C’est un film de genre, hanté par le passé et ses fantômes. Une fiction expérimentale, et imprévisible, qui nous fait voyager de la France à la Bosnie, en compagnie d’une bande d’amis dont les croyances vont basculer du jour au lendemain. Les héros ne meurent jamais, présenté à La Semaine de la Critique en 2019, sort enfin en salles, et à travers ce récit initiatique, les émotions les plus brutes jaillissent. Au casting : Jonathan Couzinié (vu dans Les Confins du monde et Il était une seconde fois de Nicloux), Antonia Buresi et Adèle Haenel. Mais on pourrait aussi ajouter, Paul Guilhaume, au cadre, personnage invisible et pourtant indispensable à ce premier long métrage qui met en abîme le cinéma. Entretien avec Aude-Léa Rapin, la réalisatrice.

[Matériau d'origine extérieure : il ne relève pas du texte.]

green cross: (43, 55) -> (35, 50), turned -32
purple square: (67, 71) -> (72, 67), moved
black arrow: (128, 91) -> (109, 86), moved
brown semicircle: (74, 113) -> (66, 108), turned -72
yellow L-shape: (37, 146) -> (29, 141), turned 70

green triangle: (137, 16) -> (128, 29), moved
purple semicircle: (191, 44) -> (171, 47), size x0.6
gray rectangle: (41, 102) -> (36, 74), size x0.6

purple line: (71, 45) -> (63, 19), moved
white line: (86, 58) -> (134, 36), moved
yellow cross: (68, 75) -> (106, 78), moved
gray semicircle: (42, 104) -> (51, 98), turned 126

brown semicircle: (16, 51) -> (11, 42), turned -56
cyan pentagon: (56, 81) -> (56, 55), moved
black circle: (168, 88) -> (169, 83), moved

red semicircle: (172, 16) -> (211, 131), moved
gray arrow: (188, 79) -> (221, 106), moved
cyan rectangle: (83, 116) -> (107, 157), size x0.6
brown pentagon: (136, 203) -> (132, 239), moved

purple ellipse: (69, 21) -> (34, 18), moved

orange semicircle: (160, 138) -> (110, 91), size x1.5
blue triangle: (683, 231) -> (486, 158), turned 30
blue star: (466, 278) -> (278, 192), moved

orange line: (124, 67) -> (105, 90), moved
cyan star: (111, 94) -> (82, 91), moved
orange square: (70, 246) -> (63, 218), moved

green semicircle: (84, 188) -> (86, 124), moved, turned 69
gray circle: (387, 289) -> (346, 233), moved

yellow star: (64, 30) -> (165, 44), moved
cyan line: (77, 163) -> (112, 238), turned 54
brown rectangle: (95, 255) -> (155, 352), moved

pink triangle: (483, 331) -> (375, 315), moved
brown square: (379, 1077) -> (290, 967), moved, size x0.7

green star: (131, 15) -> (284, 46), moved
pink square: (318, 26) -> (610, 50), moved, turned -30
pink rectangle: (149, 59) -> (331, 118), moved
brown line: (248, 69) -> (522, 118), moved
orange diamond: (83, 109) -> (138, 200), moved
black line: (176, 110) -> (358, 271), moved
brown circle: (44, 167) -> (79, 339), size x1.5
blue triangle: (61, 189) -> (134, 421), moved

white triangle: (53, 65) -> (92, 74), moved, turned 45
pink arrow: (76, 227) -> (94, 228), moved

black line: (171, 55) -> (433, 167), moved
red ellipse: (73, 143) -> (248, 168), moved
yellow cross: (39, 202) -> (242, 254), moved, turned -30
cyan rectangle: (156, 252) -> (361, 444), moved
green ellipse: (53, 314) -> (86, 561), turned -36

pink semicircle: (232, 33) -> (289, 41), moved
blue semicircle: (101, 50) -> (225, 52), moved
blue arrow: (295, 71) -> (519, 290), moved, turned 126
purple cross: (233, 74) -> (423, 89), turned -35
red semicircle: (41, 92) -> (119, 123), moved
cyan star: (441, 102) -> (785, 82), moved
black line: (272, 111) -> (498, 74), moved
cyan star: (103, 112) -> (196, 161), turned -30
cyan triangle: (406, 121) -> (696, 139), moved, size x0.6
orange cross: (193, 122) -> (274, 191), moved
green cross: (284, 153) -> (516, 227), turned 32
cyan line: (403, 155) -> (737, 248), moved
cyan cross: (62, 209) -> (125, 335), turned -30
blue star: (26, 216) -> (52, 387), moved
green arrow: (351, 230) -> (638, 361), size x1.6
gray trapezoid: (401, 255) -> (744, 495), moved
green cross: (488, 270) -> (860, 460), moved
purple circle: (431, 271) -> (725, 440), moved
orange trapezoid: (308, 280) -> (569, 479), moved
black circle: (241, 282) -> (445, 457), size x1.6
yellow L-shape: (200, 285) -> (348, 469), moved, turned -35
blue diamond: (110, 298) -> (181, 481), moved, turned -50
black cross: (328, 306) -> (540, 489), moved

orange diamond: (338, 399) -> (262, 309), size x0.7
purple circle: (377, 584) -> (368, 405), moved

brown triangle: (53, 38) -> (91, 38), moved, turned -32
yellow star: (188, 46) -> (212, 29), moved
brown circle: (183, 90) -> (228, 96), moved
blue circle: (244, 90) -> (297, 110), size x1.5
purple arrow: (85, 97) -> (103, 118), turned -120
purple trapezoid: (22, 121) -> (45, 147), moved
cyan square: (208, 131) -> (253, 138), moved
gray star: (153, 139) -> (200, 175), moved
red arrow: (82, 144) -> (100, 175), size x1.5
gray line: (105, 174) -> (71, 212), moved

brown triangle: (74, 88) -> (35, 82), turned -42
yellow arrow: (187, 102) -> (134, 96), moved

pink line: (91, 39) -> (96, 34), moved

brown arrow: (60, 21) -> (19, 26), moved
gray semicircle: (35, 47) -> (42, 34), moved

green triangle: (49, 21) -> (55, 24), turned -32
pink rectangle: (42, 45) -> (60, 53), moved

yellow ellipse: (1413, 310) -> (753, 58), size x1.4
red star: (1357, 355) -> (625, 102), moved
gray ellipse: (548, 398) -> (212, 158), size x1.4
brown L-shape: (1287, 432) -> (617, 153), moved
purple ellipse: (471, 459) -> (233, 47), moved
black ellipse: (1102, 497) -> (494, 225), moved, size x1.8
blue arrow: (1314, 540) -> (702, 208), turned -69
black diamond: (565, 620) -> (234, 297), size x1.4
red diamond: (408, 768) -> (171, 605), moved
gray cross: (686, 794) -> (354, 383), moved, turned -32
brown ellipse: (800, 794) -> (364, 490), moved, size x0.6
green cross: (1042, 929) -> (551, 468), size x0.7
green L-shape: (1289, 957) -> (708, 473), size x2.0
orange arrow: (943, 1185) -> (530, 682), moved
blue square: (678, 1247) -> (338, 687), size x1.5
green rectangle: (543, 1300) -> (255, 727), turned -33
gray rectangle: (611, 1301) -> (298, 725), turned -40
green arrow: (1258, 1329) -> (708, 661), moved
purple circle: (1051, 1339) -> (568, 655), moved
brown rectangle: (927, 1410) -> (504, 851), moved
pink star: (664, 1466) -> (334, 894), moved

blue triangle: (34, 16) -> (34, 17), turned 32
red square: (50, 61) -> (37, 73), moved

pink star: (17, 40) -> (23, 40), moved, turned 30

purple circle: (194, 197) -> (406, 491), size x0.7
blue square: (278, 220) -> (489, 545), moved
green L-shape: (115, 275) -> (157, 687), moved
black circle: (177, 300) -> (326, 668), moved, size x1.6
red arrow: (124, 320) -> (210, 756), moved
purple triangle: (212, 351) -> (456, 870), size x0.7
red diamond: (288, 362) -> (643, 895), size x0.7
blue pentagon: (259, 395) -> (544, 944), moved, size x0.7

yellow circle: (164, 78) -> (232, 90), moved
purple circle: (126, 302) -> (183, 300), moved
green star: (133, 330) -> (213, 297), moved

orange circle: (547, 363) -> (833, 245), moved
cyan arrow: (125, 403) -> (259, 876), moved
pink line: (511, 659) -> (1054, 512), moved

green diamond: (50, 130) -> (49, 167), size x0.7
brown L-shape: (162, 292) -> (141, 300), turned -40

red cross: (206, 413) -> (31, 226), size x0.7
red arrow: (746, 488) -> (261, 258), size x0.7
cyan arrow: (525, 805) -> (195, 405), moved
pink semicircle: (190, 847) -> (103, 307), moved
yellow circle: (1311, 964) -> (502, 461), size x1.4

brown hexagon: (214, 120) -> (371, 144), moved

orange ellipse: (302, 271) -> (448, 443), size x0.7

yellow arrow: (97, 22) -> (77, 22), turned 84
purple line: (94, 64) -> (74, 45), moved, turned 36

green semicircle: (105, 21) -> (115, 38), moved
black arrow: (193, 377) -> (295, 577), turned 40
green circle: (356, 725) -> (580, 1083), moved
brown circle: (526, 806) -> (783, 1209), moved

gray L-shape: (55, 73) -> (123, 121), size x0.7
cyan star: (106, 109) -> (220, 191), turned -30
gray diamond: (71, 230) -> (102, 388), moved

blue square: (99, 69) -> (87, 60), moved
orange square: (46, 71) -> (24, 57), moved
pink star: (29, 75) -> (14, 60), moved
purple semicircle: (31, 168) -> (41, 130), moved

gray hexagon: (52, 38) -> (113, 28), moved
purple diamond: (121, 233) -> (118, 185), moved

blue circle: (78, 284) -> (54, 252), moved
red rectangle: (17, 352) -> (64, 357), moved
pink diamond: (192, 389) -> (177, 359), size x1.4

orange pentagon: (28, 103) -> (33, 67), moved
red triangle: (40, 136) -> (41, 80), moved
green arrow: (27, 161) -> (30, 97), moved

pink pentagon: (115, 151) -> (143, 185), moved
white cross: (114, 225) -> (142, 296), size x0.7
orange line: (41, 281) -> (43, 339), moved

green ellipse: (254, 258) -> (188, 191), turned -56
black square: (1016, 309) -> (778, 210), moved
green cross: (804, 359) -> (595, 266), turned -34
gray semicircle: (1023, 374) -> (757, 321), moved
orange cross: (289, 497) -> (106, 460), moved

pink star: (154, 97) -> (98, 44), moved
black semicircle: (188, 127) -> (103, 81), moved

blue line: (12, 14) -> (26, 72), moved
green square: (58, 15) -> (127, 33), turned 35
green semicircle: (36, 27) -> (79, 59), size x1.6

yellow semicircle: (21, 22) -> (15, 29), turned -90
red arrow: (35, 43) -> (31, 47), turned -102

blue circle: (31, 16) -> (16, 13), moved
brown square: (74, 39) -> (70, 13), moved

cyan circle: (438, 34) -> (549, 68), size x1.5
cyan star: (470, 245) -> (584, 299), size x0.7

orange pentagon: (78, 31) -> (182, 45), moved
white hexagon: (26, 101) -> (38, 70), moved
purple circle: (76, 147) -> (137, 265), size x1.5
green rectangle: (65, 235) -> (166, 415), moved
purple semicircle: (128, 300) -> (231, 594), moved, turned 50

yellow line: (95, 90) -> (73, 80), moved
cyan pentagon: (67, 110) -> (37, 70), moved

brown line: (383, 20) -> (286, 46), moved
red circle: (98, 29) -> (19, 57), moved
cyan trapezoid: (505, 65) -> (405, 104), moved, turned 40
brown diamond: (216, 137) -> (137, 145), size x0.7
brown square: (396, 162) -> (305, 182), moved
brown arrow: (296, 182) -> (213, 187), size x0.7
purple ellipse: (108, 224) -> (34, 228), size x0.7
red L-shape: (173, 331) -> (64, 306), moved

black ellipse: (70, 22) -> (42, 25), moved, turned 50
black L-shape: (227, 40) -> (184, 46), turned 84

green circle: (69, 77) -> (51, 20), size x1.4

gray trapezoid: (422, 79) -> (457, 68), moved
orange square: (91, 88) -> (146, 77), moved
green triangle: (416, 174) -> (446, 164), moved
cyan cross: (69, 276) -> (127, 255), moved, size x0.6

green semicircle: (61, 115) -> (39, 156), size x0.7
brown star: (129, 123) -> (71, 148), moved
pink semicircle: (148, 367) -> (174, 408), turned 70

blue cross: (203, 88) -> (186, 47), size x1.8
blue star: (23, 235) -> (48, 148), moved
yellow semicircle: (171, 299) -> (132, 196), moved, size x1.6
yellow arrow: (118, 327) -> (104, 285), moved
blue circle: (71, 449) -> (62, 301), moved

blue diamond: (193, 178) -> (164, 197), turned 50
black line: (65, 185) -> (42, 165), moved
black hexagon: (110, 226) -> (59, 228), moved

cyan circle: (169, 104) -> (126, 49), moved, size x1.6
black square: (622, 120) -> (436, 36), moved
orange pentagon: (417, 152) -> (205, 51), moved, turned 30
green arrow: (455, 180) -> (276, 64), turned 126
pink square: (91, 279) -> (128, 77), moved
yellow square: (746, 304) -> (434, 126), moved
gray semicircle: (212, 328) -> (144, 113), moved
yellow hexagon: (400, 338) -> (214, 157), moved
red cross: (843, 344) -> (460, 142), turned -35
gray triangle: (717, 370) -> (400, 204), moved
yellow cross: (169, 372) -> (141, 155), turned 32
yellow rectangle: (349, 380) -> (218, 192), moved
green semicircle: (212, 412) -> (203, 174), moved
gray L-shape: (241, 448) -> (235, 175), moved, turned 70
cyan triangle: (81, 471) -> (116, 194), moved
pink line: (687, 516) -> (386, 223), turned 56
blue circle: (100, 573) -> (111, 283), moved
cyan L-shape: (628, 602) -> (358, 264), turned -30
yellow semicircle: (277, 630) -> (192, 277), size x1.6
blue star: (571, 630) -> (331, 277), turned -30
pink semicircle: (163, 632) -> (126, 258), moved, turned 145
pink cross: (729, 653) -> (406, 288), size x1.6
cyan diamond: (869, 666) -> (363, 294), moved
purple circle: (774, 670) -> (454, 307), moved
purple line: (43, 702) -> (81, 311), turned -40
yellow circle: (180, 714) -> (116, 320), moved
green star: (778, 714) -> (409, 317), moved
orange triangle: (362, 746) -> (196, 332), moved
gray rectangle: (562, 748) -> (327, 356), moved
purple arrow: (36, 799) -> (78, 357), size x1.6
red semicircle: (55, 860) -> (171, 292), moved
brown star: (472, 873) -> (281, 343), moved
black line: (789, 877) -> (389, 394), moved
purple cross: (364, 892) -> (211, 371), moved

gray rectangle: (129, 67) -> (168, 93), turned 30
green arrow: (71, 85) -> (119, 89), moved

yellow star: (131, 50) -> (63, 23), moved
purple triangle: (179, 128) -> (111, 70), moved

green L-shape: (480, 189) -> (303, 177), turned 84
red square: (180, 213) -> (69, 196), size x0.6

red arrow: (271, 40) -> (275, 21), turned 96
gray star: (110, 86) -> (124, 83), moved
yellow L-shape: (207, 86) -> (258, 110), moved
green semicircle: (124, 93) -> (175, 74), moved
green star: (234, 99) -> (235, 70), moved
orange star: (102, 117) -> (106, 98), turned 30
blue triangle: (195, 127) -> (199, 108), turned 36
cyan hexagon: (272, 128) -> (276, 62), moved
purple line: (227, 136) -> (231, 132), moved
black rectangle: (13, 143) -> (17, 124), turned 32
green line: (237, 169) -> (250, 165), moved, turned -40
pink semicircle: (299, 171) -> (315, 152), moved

Comment a germé l’idée de ce film ?
Aude-Léa Rapin : Avant même qu’il y ait une ligne d’écrite, avant même qu’il y ait une idée de film, il y avait la certitude de vouloir retravailler avec Jonathan Couzinié et Antonia Buresi, poursuivre l’aventure que nous avons entamée depuis trois ans déjà avec nos deux courts. C’était la condition initiale. La deuxième chose, c’était la volonté de rester fidèle à notre vision et façon de faire du cinéma, en contournant les enjeux financiers et la pression qu’ils mettent. Il fallait que l’histoire entre dans une économie légère. On a écrit, tourné et monté le film en 12 mois. Pour aller plus vite, on a décidé de mettre notre groupe en scène. On a ainsi gagné du temps sur les personnages et le concept-même du film. Ce qui était sec à l’écriture s’est enrichi au tournage, par la mise en situation, l’incarnation, le jeu de rôles. Le scénario était une boussole, on a travaillé à partir des repères qu’il fournissait et composé avec des contraintes sur place.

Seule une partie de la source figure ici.